On the way home to the chalet in their car he asks her, "is something wrong?" his mind goes back over the course of the evening, "Are you okay?" he can think of nothing upsetting that might have happened. "What?"

"Every time I am happy I become angry," she says, and he hears something like dread—like the color of old rust-in her voice. "And I am angry all the time now, in every moment. Because I am so happy. Because every moment that you are here is making me happy. Is making my heart glad."

He doesn't say that this makes no sense to him, that happiness begets rage, he only pulls the car into the first parking lot they encounter, parking a good distance from the light of the storefront. Leaving the engine idling, he turns to see her.

She knows what she's about to confess to is not a good look. It is not jealousy, per se. Neither is it insecurity—toward him. No, it is a collapse, years of countdowns in the making. It is hours and days and months, now, where their future cannot be claimed, cannot be secured. It is the anger and frustration of her own inability to say that despite all these things she will cling beside him no matter what.

It is the embassy in Bern like a bruise on the map of Switzerland that she cannot stop herself from pressing on to remind herself, realist that she is, practical thinker and planner that she is—that it still hurts, that it can get worse and can hurt her worse. She, Yoon Se-ri, CEO of Seri's Choice, knows with all certainty that in three years' time no less than twelve new products will be launched by her brand. And yet she can say and be assured of no certainty at all where she will find herself in relationship to Ri Jeong Hyeok at that time—or in all the time in-between.
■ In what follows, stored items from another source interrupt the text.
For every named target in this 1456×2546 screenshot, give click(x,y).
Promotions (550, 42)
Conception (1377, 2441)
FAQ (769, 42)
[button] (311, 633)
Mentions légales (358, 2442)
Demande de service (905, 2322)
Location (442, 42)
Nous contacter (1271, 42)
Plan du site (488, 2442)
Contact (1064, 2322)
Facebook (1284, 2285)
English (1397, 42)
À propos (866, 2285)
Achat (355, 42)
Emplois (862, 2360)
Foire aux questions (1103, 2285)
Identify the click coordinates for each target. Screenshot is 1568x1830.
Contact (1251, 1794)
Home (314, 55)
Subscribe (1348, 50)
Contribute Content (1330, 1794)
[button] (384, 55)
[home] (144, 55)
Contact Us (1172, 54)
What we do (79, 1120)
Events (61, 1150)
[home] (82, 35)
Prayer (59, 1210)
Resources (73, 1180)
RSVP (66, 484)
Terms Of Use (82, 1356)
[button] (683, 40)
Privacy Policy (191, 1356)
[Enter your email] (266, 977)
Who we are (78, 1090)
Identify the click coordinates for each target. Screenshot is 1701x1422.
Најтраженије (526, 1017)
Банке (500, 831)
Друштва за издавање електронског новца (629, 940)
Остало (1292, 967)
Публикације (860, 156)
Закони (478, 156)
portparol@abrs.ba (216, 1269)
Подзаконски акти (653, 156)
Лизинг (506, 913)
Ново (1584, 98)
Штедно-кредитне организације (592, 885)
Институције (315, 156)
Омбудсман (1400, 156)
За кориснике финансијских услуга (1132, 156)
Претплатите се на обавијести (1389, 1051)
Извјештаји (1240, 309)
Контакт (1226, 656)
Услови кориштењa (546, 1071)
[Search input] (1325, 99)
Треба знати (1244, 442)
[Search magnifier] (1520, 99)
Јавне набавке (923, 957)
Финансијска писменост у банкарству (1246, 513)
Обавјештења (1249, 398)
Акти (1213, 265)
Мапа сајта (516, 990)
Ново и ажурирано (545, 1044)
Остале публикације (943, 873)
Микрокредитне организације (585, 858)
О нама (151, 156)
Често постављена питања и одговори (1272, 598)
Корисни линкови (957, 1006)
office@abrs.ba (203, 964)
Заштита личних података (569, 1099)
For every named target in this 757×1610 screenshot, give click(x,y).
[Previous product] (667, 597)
"Our life here, together, has a terminal diagnosis," she tells him. "Our time together is limited, but no doctor exists who can even tell us if it's by days or by years." Her shoulders shake with tears she doesn't want to fall, and bitterness she doesn't want to be tasting. "And I cannot even be promised to stay with you."

He listens, hearing her out.

"I count," she tells him, for the first time. "I count down until you arrive, every year. Every year. Any day of the year and I will know how many days are left until I see you again. Wake me from the deepest sleep—or put me in a room without a window for weeks on end, still, I will know the number of days."

He does not say that she has never told him this.

"I have never said this to you, because how can I? It's not your fault, this destiny. And now, do you know what I have been doing? Counting. Counting up because I have no way to know what to count down to, what number will be the one that takes you away from me. And so all this time since the end of our two weeks I am counting. But do you know what happened, days ago? I—I lost the count. I was in the middle of a meeting one day and…I could not recall the last time I had counted. I went immediately and looked it up on the calendar—there was the number—but, but—I had reached a point where I was no longer logging it. I reached a point where this was simply…my everyday." She does not say this scares her. He does not ask.

She feels deep within herself that he is moved by what she has said, knows how to perfectly read the microexpressions on his beautiful face that show his concern and dismay over hearing her confession.

He only takes her hand, there under the car's dome light, brings its palm to his cheek and presses against it with his own. "Mianhae," he says, though both know their situation is neither's fault.

"Mianhae," she echoes back, knowing she has spoilt the night, the memory of the party, revealed something particularly unlovely about herself.